Goodwill
Funds job training and employment placement programs through donated goods and community services.
Not every Hermosa Beach property is worth the effort of a sale. An aging rental, a vacant lot, or an inherited house can cost more to carry and clean up than it returns at closing. Donating it to a qualified charity ends the expense and creates a charitable deduction in its place.
Los Angeles County
County
19,248
Residents
Every organization listed for Hermosa Beach is a pre-screened, IRS-qualified public charity equipped to accept real property.
Vacant homes, inherited houses, and tired rentals carry taxes, insurance, and upkeep. Donating a Hermosa Beach property ends the carrying costs in one step.
Proceeds from your gift fund real programs — housing, youth services, food security — operating in and around Hermosa Beach.
Turn your property into a second chance at life.
MatchingDonors.com is a 501(c)(3) that connects patients in need of a transplant with living altruistic organ donors — the first organization to facilitate an organ transplant through the internet. Real estate gifts are converted into operating support, helping patients find a match in months instead of years on the national waiting list.
Real estate gifts routed to MatchingDonors.com receive prioritized handling — clear title transfer, fair-market-value appraisal, and a deduction letter inside 60 days. Proceeds fund the matching platform that has connected over 15,000 registered donors with patients in need.
See how much impact your property could make.
Well-known 501(c)(3) charities serving Hermosa Beach — local branches plus national organizations that accept real estate.

Funds job training and employment placement programs through donated goods and community services.
Provides shelter, disaster relief, addiction recovery, and food assistance to people in crisis.
Builds and repairs affordable homes alongside families working toward stable, long-term homeownership.
Delivers emergency response, blood services, and disaster recovery across the country.
Funds cancer research, patient support programs, and prevention education nationwide.
Qualified charities accept far more than single-family homes.
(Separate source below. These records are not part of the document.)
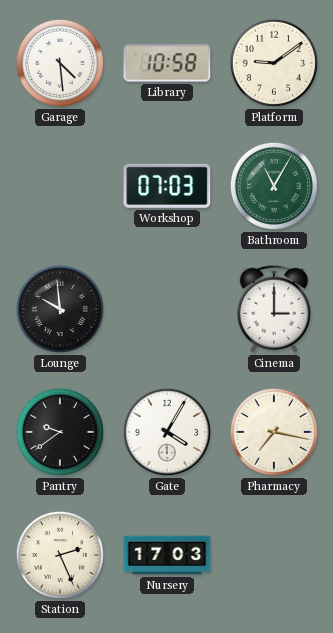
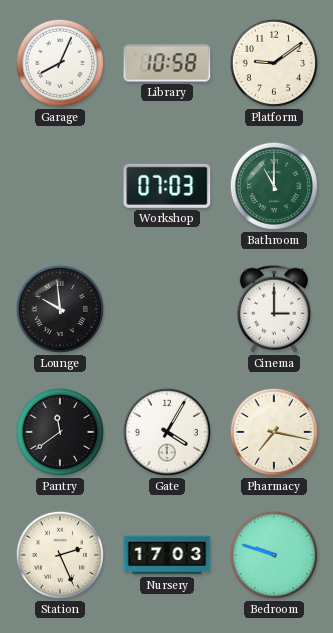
Garage: 4:29 -> 8:04
Bathroom: 11:05 -> 11:00
Pantry: 9:39 -> 11:39
Bedroom: none -> 9:48
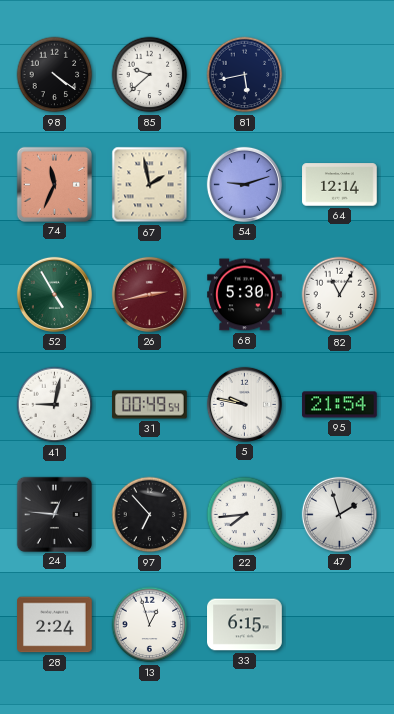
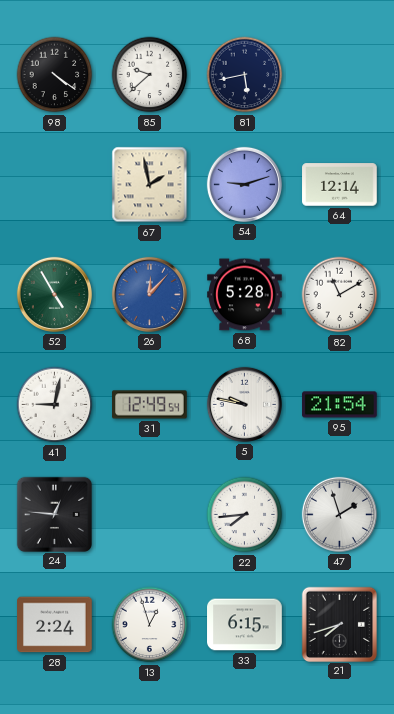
74: 11:34 -> none
26: 2:43 -> 12:07
26 dial: burgundy -> blue
68: 5:30 -> 5:28
82: 11:05 -> 11:10
31: 00:49 -> 12:49
97: 6:53 -> none
21: none -> 7:42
Condominiums, multi-family buildings, vacant land, commercial space, and even fractional interests are all candidates for donation in Hermosa Beach.
Property with a mortgage, title complications, or deferred maintenance can still qualify — those details are worked out during the review stage, not before.
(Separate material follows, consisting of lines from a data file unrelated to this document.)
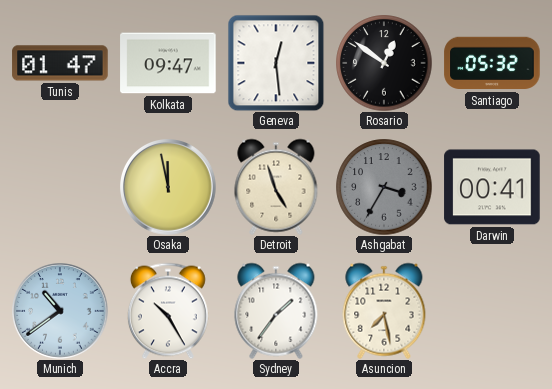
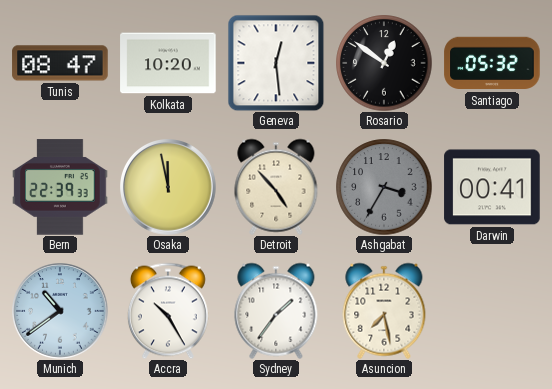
Tunis: 01:47 -> 08:47
Kolkata: 09:47 -> 10:20
Bern: none -> 22:39
Detroit: 4:57 -> 4:53
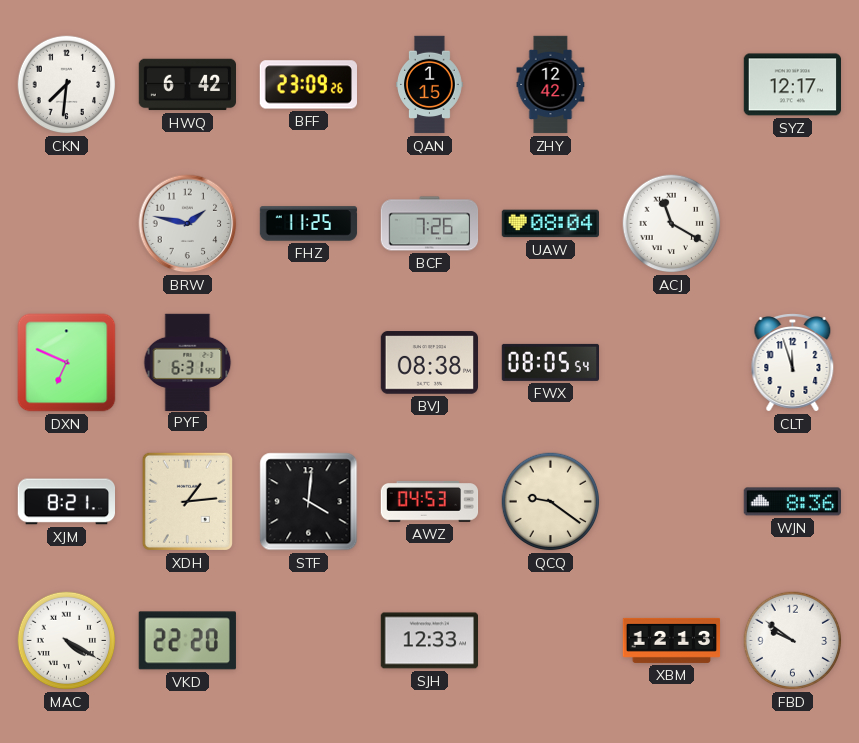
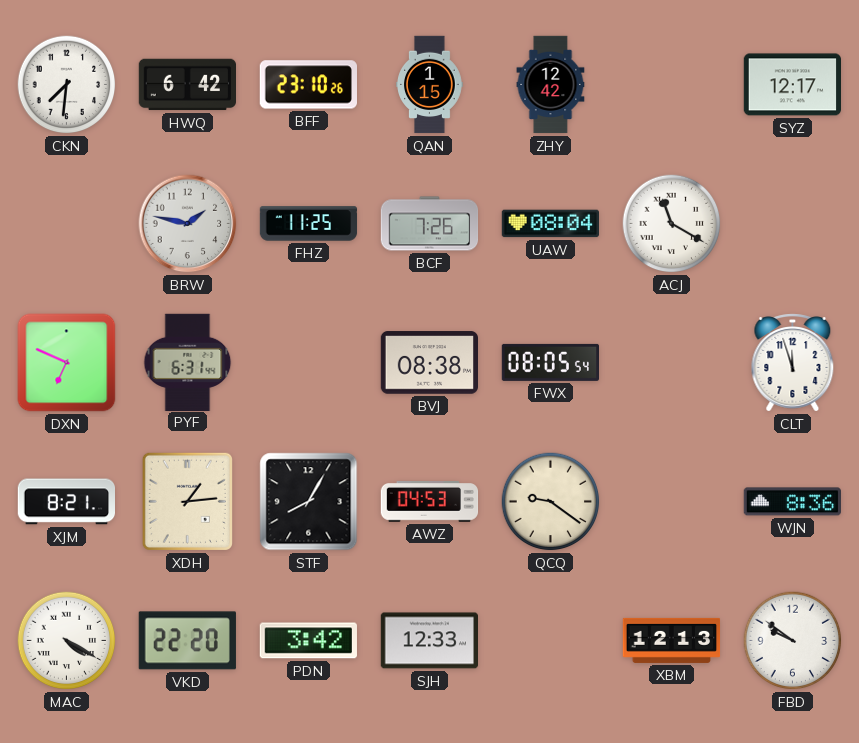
BFF: 23:09 -> 23:10
STF: 4:01 -> 8:05
PDN: none -> 3:42
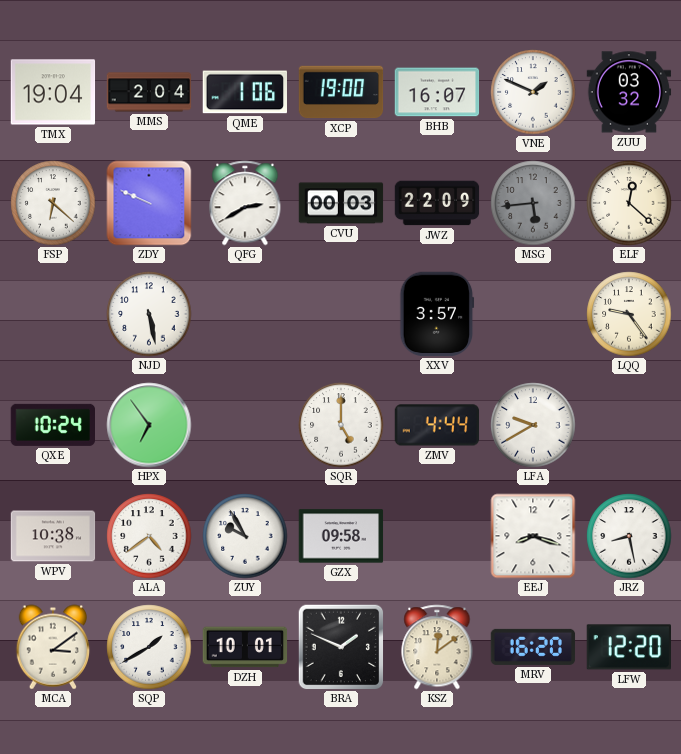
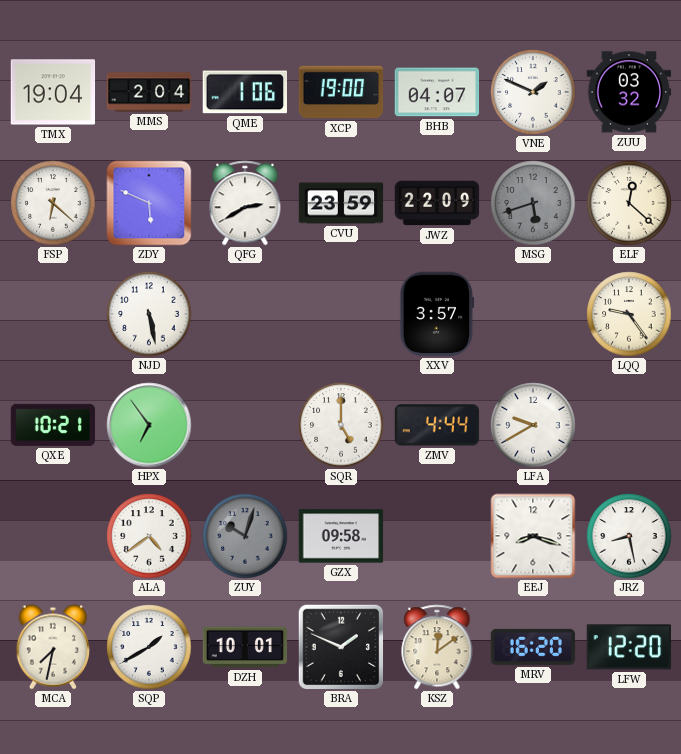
BHB: 16:07 -> 04:07
ZDY: 9:49 -> 5:49
CVU: 00:03 -> 23:59
MSG: 5:44 -> 5:42
QXE: 10:24 -> 10:21
WPV: 10:38 -> none
ZUY: 9:55 -> 10:03
ZUY dial: white -> grey
MCA: 3:09 -> 7:32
A transparent, four-step process ensures a smooth transition from property to philanthropy. (The exact process may differ between organizations, these are the general phases)
Your charity will conduct a preliminary assessment of your property's market value and suitability for donation.
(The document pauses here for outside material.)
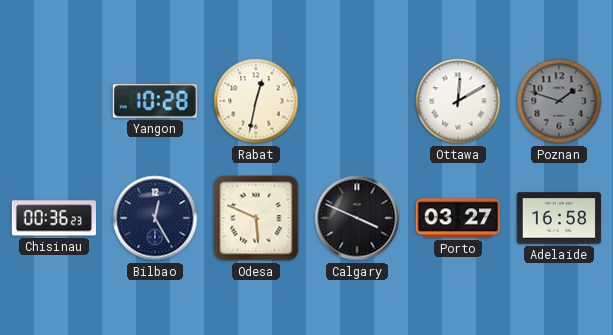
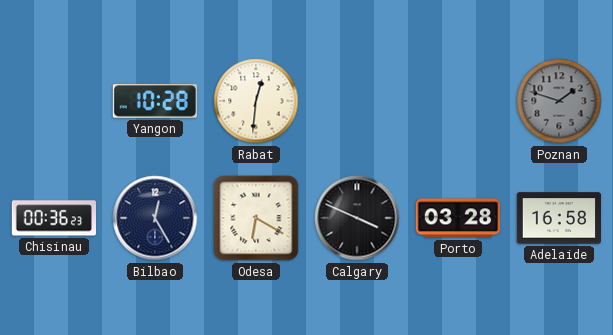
Rabat: 12:32 -> 12:31
Ottawa: 12:10 -> none
Odesa: 5:49 -> 6:20
Porto: 03:27 -> 03:28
Their experts handle title searches, environmental checks, and prepare all necessary transfer paperwork.
The property is officially transferred to the charity. You receive IRS Form 8283 for tax deduction purposes.
The property is sold and proceeds are distributed to your chosen charity to fund their mission.
A Hermosa Beach sale nets you cash, but only after agent commissions, closing costs, repairs, and capital gains tax are subtracted. What reaches your pocket is a fraction of the headline price.
A donation removes those subtractions. There is no commission and no capital gains event, and the charitable deduction is calculated on the property's full fair market value rather than the reduced net of a sale.
Straight answers on donating real estate, the tax treatment, and what to expect.
State tax treatment of charitable gifts varies — some states offer their own deduction or credit and others do not. Because the rules differ, confirm the California specifics with a local tax advisor.
Often yes. Liens and unpaid property taxes add steps but do not automatically disqualify a gift. The receiving charity reviews any encumbrances during its assessment and explains how they affect the donation.
It depends on the organization. Some charities sell donated real estate and direct the proceeds to their programs; others may put a property to use directly. The receiving charity can explain its intended use before you complete the gift.
Possibly. Charities accept properties with environmental questions but allow extra time for inspections and due diligence. Disclosing known concerns up front helps the receiving charity assess whether it can take the gift.
Yes. There is no limit on the number of properties you can donate. Each gift is appraised and documented separately, and donors with several holdings sometimes give more than one.
No. Donating the property directly to a charity means you never realize the gain, so the capital gains tax that a sale would trigger does not apply.
Find vetted real-estate-accepting charities elsewhere in the country.